Collected data >>
· · ·

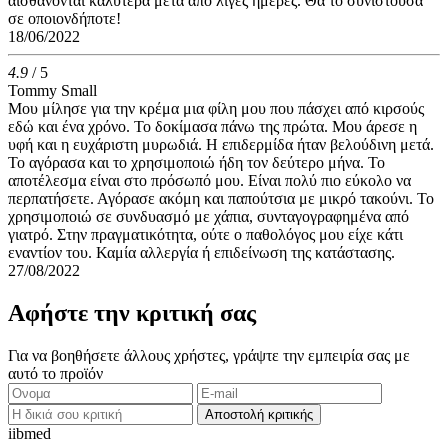
αισθάνονται καλύτερα μετά από λίγες ημέρες. Θα το συνιστούσα
σε οποιονδήποτε!
18/06/2022
4.9
/ 5
Tommy Small
Μου μίλησε για την κρέμα μια φίλη μου που πάσχει από κιρσούς
εδώ και ένα χρόνο. Το δοκίμασα πάνω της πρώτα. Μου άρεσε η
υφή και η ευχάριστη μυρωδιά. Η επιδερμίδα ήταν βελούδινη μετά.
Το αγόρασα και το χρησιμοποιώ ήδη τον δεύτερο μήνα. Το
αποτέλεσμα είναι στο πρόσωπό μου. Είναι πολύ πιο εύκολο να
περπατήσετε. Αγόρασε ακόμη και παπούτσια με μικρό τακούνι. Το
χρησιμοποιώ σε συνδυασμό με χάπια, συνταγογραφημένα από
γιατρό. Στην πραγματικότητα, ούτε ο παθολόγος μου είχε κάτι
εναντίον του. Καμία αλλεργία ή επιδείνωση της κατάστασης.
27/08/2022
Αφήστε την κριτική σας
Για να βοηθήσετε άλλους χρήστες, γράψτε την εμπειρία σας με
αυτό το προϊόν
Αποστολή κριτικής
ii
bmed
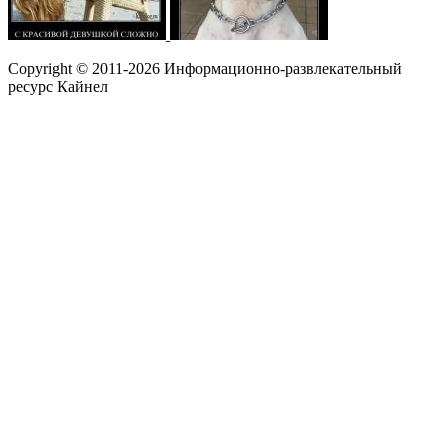
Copyright © 2011-2026 Информационно-развлекательный
ресурс Кайнел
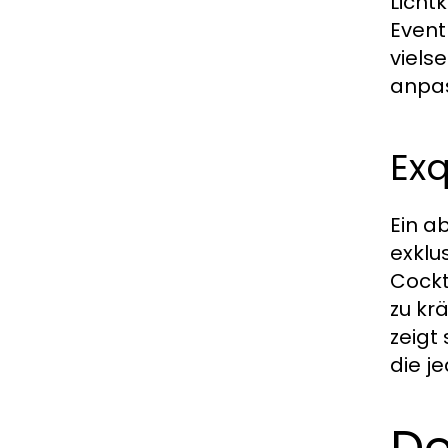
Licht
Event
viels
anpas
Exq
Ein a
exklu
Cockt
zu krä
zeigt
die j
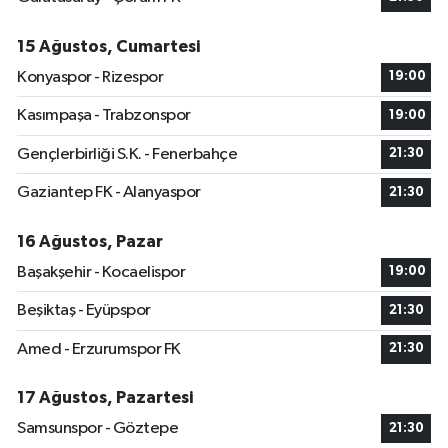
15 Ağustos, Cumartesi
Konyaspor - Rizespor
19:00
Kasımpaşa - Trabzonspor
19:00
Gençlerbirliği S.K. - Fenerbahçe
21:30
Gaziantep FK - Alanyaspor
21:30
16 Ağustos, Pazar
Başakşehir - Kocaelispor
19:00
Beşiktaş - Eyüpspor
21:30
Amed - Erzurumspor FK
21:30
17 Ağustos, Pazartesi
Samsunspor - Göztepe
21:30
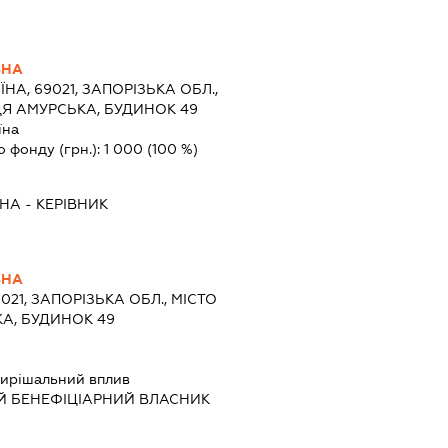
ВНА
ЇНА, 69021, ЗАПОРІЗЬКА ОБЛ.,
Я АМУРСЬКА, БУДИНОК 49
їна
о фонду (грн.):
1 000
(100 %)
ВНА
-
КЕРІВНИК
ВНА
9021, ЗАПОРІЗЬКА ОБЛ., МІСТО
А, БУДИНОК 49
ирішальний вплив
Й БЕНЕФІЦІАРНИЙ ВЛАСНИК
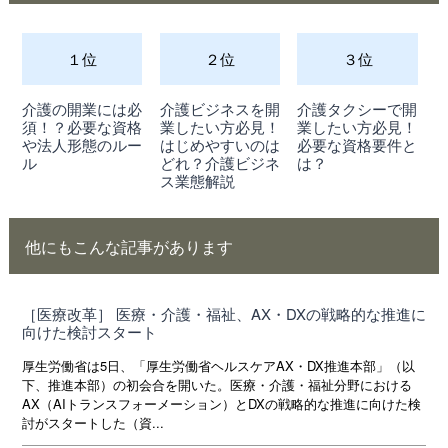
１位
２位
３位
介護の開業には必
介護ビジネスを開
介護タクシーで開
須！？必要な資格
業したい方必見！
業したい方必見！
や法人形態のルー
はじめやすいのは
必要な資格要件と
ル
どれ？介護ビジネ
は？
ス業態解説
他にもこんな記事があります
［医療改革］ 医療・介護・福祉、AX・DXの戦略的な推進に
向けた検討スタート
厚生労働省は5日、「厚生労働省ヘルスケアAX・DX推進本部」（以
下、推進本部）の初会合を開いた。医療・介護・福祉分野における
AX（AIトランスフォーメーション）とDXの戦略的な推進に向けた検
討がスタートした（資...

· · ·

Work order >> Quote every line of the records above exactly; no picture is to be copied.

Result >>
αισθάνονται καλύτερα μετά από λίγες ημέρες. Θα το συνιστούσα
σε οποιονδήποτε!
18/06/2022
4.9
/ 5
Tommy Small
Μου μίλησε για την κρέμα μια φίλη μου που πάσχει από κιρσούς
εδώ και ένα χρόνο. Το δοκίμασα πάνω της πρώτα. Μου άρεσε η
υφή και η ευχάριστη μυρωδιά. Η επιδερμίδα ήταν βελούδινη μετά.
Το αγόρασα και το χρησιμοποιώ ήδη τον δεύτερο μήνα. Το
αποτέλεσμα είναι στο πρόσωπό μου. Είναι πολύ πιο εύκολο να
περπατήσετε. Αγόρασε ακόμη και παπούτσια με μικρό τακούνι. Το
χρησιμοποιώ σε συνδυασμό με χάπια, συνταγογραφημένα από
γιατρό. Στην πραγματικότητα, ούτε ο παθολόγος μου είχε κάτι
εναντίον του. Καμία αλλεργία ή επιδείνωση της κατάστασης.
27/08/2022
Αφήστε την κριτική σας
Για να βοηθήσετε άλλους χρήστες, γράψτε την εμπειρία σας με
αυτό το προϊόν
Αποστολή κριτικής
ii
bmed
Copyright © 2011-2026 Информационно-развлекательный
ресурс Кайнел
Licht
Event
viels
anpas
Exq
Ein a
exklu
Cockt
zu krä
zeigt
die j
15 Ağustos, Cumartesi
Konyaspor - Rizespor
19:00
Kasımpaşa - Trabzonspor
19:00
Gençlerbirliği S.K. - Fenerbahçe
21:30
Gaziantep FK - Alanyaspor
21:30
16 Ağustos, Pazar
Başakşehir - Kocaelispor
19:00
Beşiktaş - Eyüpspor
21:30
Amed - Erzurumspor FK
21:30
17 Ağustos, Pazartesi
Samsunspor - Göztepe
21:30
ВНА
ЇНА, 69021, ЗАПОРІЗЬКА ОБЛ.,
Я АМУРСЬКА, БУДИНОК 49
їна
о фонду (грн.):
1 000
(100 %)
ВНА
-
КЕРІВНИК
ВНА
9021, ЗАПОРІЗЬКА ОБЛ., МІСТО
А, БУДИНОК 49
ирішальний вплив
Й БЕНЕФІЦІАРНИЙ ВЛАСНИК
１位
２位
３位
介護の開業には必
介護ビジネスを開
介護タクシーで開
須！？必要な資格
業したい方必見！
業したい方必見！
や法人形態のルー
はじめやすいのは
必要な資格要件と
ル
どれ？介護ビジネ
は？
ス業態解説
他にもこんな記事があります
［医療改革］ 医療・介護・福祉、AX・DXの戦略的な推進に
向けた検討スタート
厚生労働省は5日、「厚生労働省ヘルスケアAX・DX推進本部」（以
下、推進本部）の初会合を開いた。医療・介護・福祉分野における
AX（AIトランスフォーメーション）とDXの戦略的な推進に向けた検
討がスタートした（資...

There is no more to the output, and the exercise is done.